Nestor Davidson is the Albert A. Walsh Professor of Real Estate, Land Use and Property Law, and Director of the Urban Law Center at Fordham University School of Law.
Striking an optimistic tone after the midterm elections, Chicago Mayor Rahm Emanuel has called for a coalition between urban and suburban voters in what he envisions as a durable metropolitan majority built around issues like education, health care, and infrastructure. There is much to Mayor Emanuel’s argument for city-suburb common ground, but this coalition will face fundamental structural difficulties implementing its agenda. As currently constructed, our electoral process systematically favors the preferences of rural and exurban voters.
To move forward with its agenda, any urban-suburban political coalition must recognize this stark reality and decide how best to respond: fight for change, or work within it.
As has often been noted, the equal representation of states in the Senate, regardless of population, systematically favors smaller and more rural states. Wyoming’s 580,000 people get the same two senators as California’s 39.5 million; in other words, a resident of Wyoming has 68 times the Senate voting strength of a Californian. Of course, Texas reminds us that not all populous states are blue and Bernie Sanders’s Vermont (population 624,000) underscores that not all small states are red. But cumulatively, the Senate’s disproportionality favors rural voters who tend to vote for conservative politicians (not to mention the lack of senators for Washington, D.C., a city with more people than Wyoming or Vermont). Because the Electoral College includes a state’s Senate seats in its total electors, the Electoral College is also allocated disproportionate to population, although less so than the Senate.
The second major factor is subtler and rarely noted, but still important: Our prevailing method of allocating legislative seats on the basis of geographical districts—as opposed to a party’s share of the statewide or national vote (proportional representation)—inherently favors rural voters.

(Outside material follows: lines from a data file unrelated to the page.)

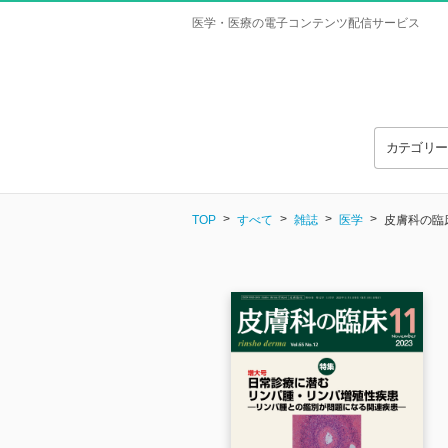
医学・医療の電子コンテンツ配信サービス
カテゴリ
TOP
すべて
雑誌
医学
皮膚科の臨床 V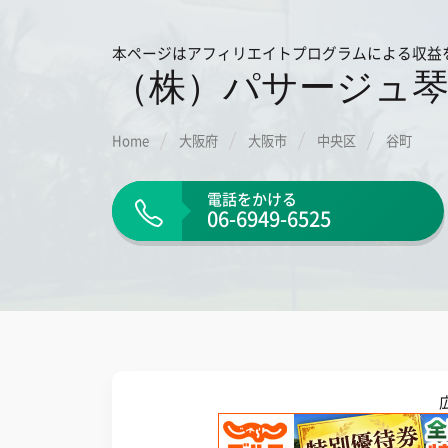
本ページはアフィリエイトプログラムによる収益
（株）パサージュ
Home
大阪府
大阪市
中央区
谷町
電話をかける
06-6949-6525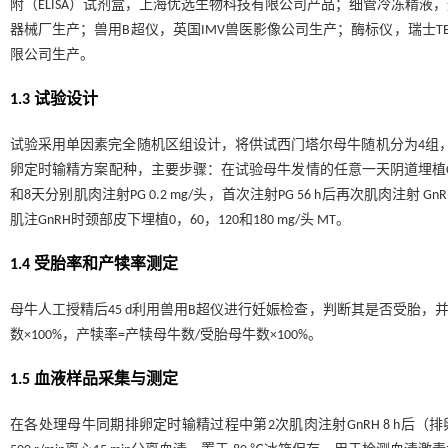
附（ELISA）试剂盒，上海优选生物科技有限公司产品；细管冷冻精
器械厂生产；兽用B超仪，英国IMV兽医影像公司生产；酶标仪，瑞士T
限公司生产。
1.3 试验设计
试验采用单因素完全随机区组设计，将供试西门塔尔母牛随机分为4组，每组1
卵定时输精方案配种，主要步骤：在试验母牛发情的任意一天阴道埋植CIDR（埋
和8天分别肌肉注射PG 0.2 mg/头，首次注射PG 56 h后再次肌肉注射 G
肌注GnRH时颈部皮下埋植0，60，120和180 mg/头 MT。
1.4 受胎率和产犊率测定
母牛人工授精后45 d利用兽用B超仪进行妊娠检查，判断其是否受胎，
数×100%，产犊率=产犊母牛数/受胎母牛数×100%。
1.5 血液样品采集与测定
在各处理母牛同期排卵定时输精过程中第2次肌肉注射GnRH 8 h后（排卵前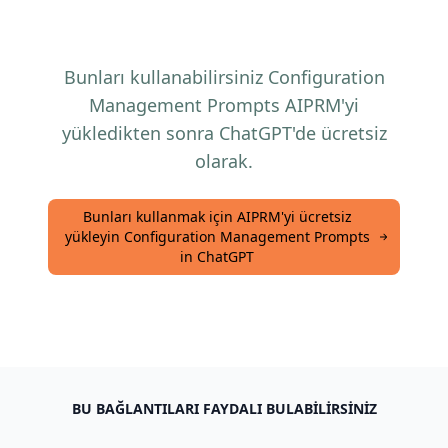
Bunları kullanabilirsiniz Configuration
Management Prompts AIPRM'yi
yükledikten sonra ChatGPT'de ücretsiz
olarak.
Bunları kullanmak için AIPRM'yi ücretsiz
yükleyin Configuration Management Prompts
in ChatGPT
BU BAĞLANTILARI FAYDALI BULABILIRSINIZ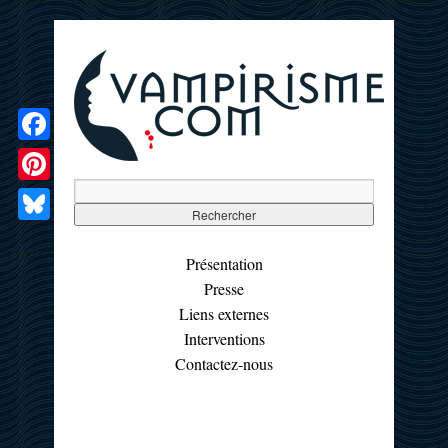
Facebook
Pinterest
Bluesky
Présentation
Presse
Liens externes
Interventions
Contactez-nous
☰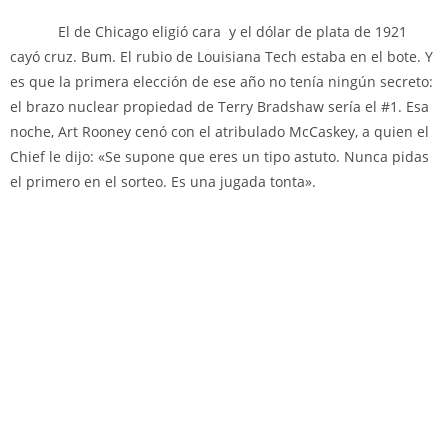
El de Chicago eligió cara y el dólar de plata de 1921
cayó cruz. Bum. El rubio de Louisiana Tech estaba en el bote. Y
es que la primera elección de ese año no tenía ningún secreto:
el brazo nuclear propiedad de Terry Bradshaw sería el #1. Esa
noche, Art Rooney cenó con el atribulado McCaskey, a quien el
Chief le dijo: «Se supone que eres un tipo astuto. Nunca pidas
el primero en el sorteo. Es una jugada tonta».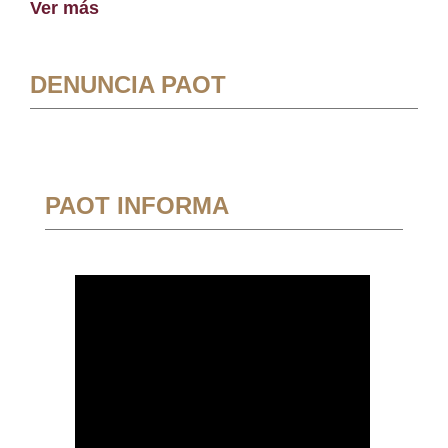
Ver más
DENUNCIA PAOT
PAOT INFORMA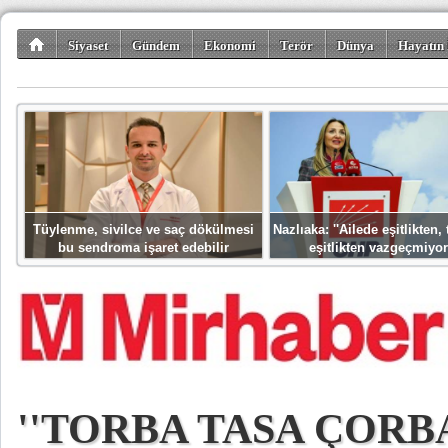
Siyaset
Gündem
Ekonomi
Terör
Dünya
Hayatın 
Kültür-Sanat
Bilim-Teknoloji
Gezi-Turizm
Spor
Misafir K
Tüylenme, sivilce ve saç dökülmesi
Nazlıaka: ''Ailede eşitlikten
bu sendroma işaret edebilir
eşitlikten vazgeçmiyor
''TORBA TASA ÇORB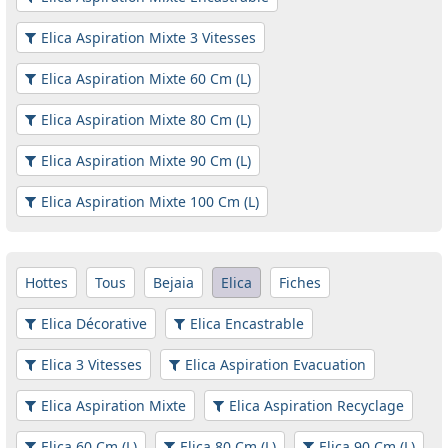
Elica Aspiration Mixte 3 Vitesses
Elica Aspiration Mixte 60 Cm (L)
Elica Aspiration Mixte 80 Cm (L)
Elica Aspiration Mixte 90 Cm (L)
Elica Aspiration Mixte 100 Cm (L)
Hottes
Tous
Bejaia
Elica
Fiches
Elica Décorative
Elica Encastrable
Elica 3 Vitesses
Elica Aspiration Evacuation
Elica Aspiration Mixte
Elica Aspiration Recyclage
Elica 60 Cm (L)
Elica 80 Cm (L)
Elica 90 Cm (L)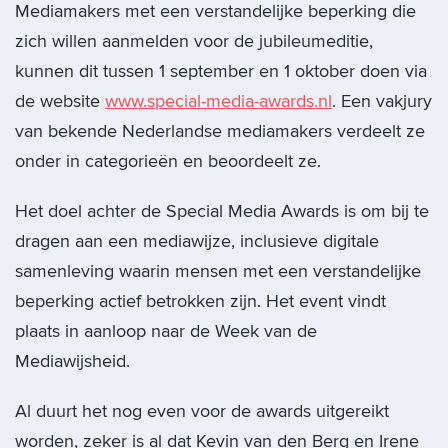
Mediamakers met een verstandelijke beperking die
zich willen aanmelden voor de jubileumeditie,
kunnen dit tussen 1 september en 1 oktober doen via
de website
www.special-media-awards.nl
. Een vakjury
van bekende Nederlandse mediamakers verdeelt ze
onder in categorieën en beoordeelt ze.
Het doel achter de Special Media Awards is om bij te
dragen aan een mediawijze, inclusieve digitale
samenleving waarin mensen met een verstandelijke
beperking actief betrokken zijn. Het event vindt
plaats in aanloop naar de Week van de
Mediawijsheid.
Al duurt het nog even voor de awards uitgereikt
worden, zeker is al dat Kevin van den Berg en Irene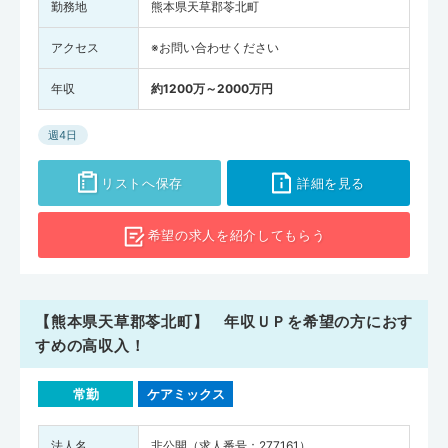
勤務地
熊本県天草郡苓北町
アクセス
※お問い合わせください
年収
約1200万～2000万円
週4日
リストへ保存
詳細を見る
希望の求人を
紹介してもらう
【熊本県天草郡苓北町】 年収ＵＰを希望の方におす
すめの高収入！
常勤
ケアミックス
法人名
非公開（求人番号：277161）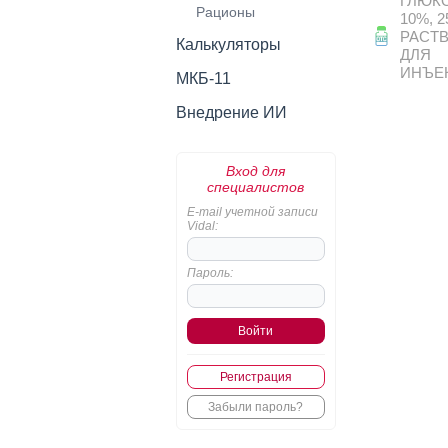
ГЛЮКО
Рационы
10%, 2
РАСТ
Калькуляторы
ДЛЯ
ИНЪЕ
МКБ-11
Внедрение ИИ
Вход для
специалистов
E-mail учетной записи
Vidal:
Пароль:
Регистрация
Забыли пароль?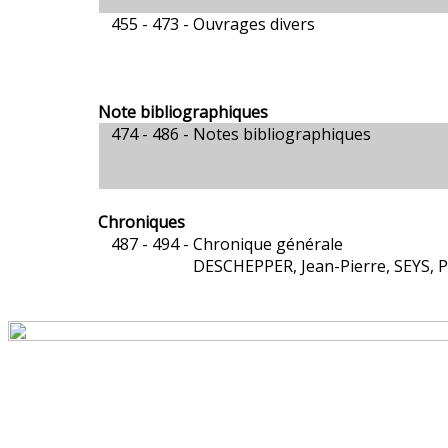
455 - 473 -
Ouvrages divers
Note bibliographiques
474 - 486 -
Notes bibliographiques
Chroniques
487 - 494 -
Chronique générale
DESCHEPPER, Jean-Pierre, SEYS, P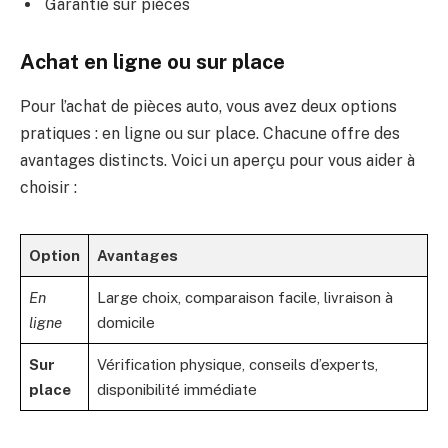
Garantie sur pièces
Achat en ligne ou sur place
Pour l’achat de pièces auto, vous avez deux options
pratiques : en ligne ou sur place. Chacune offre des
avantages distincts. Voici un aperçu pour vous aider à
choisir :
Option
Avantages
En
Large choix, comparaison facile, livraison à
ligne
domicile
Sur
Vérification physique, conseils d’experts,
place
disponibilité immédiate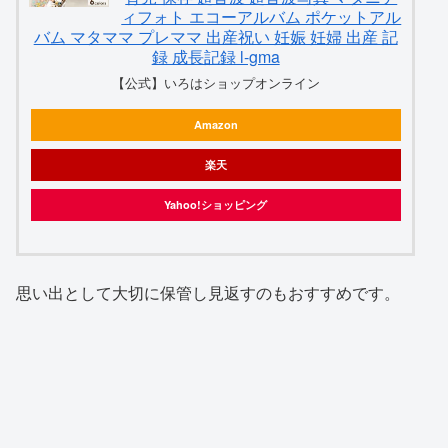
ィフォト エコーアルバム ポケットアル
バム マタママ プレママ 出産祝い 妊娠 妊婦 出産 記
録 成長記録 l-gma
【公式】いろはショップオンライン
Amazon
楽天
Yahoo!ショッピング
思い出として大切に保管し見返すのもおすすめです。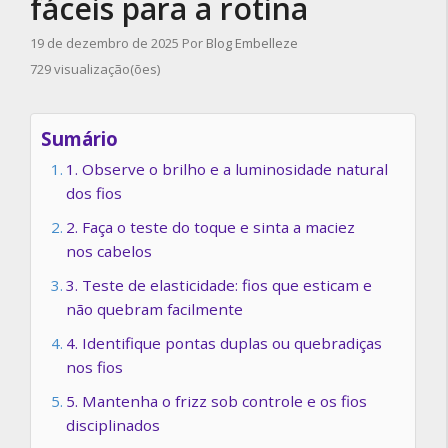
fáceis para a rotina
19 de dezembro de 2025
Por
Blog Embelleze
729 visualização(ões)
Sumário
1. Observe o brilho e a luminosidade natural
dos fios
2. Faça o teste do toque e sinta a maciez
nos cabelos
3. Teste de elasticidade: fios que esticam e
não quebram facilmente
4. Identifique pontas duplas ou quebradiças
nos fios
5. Mantenha o frizz sob controle e os fios
disciplinados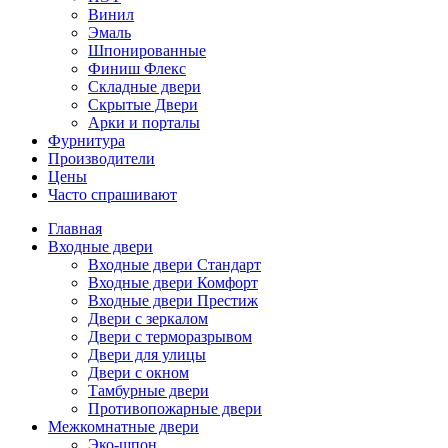
Винил
Эмаль
Шпонированные
Финиш Флекс
Складные двери
Скрытые Двери
Арки и порталы
Фурнитура
Производители
Цены
Часто спрашивают
Главная
Входные двери
Входные двери Стандарт
Входные двери Комфорт
Входные двери Престиж
Двери с зеркалом
Двери с терморазрывом
Двери для улицы
Двери с окном
Тамбурные двери
Противопожарные двери
Межкомнатные двери
Эко-шпон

As political scientist Jonathan Rodden has demonstrated, under this system parties with strong support in cities “waste” more votes in their districts than do parties based in the countryside. Today that translates to Democrats winning lopsided victories in big cities while Republicans win many seats in rural areas by closer—and hence more efficient—margins.
Intentional gerrymandering, which many state legislatures pursued after the pro-Republican wave election of 2010, can greatly compound this rural geographic advantage. This helps explain why, in the 2018 midterm elections, Democratic candidates won more cumulative votes for state legislative chambers in Michigan, North Carolina, and Pennsylvania, but still ended up with a minority of seats.
Fixing these structural forces is a daunting challenge. In 1995, Daniel Patrick Moynihan noted that “sometime in the next century the United States is going to have to address the question of apportionment in the Senate.” Will that day ever come? Such change seems improbable, if not unfathomable, given that it would require amending or rewriting the Constitution, but the implications of the Senate’s egregious deviation from one person, one vote are starker than ever. Moving the presidency to a popular vote system and enfranchising Washington, D.C., would also likely require constitutional change with prospects that currently seem remote, although less so than changes to the Senate.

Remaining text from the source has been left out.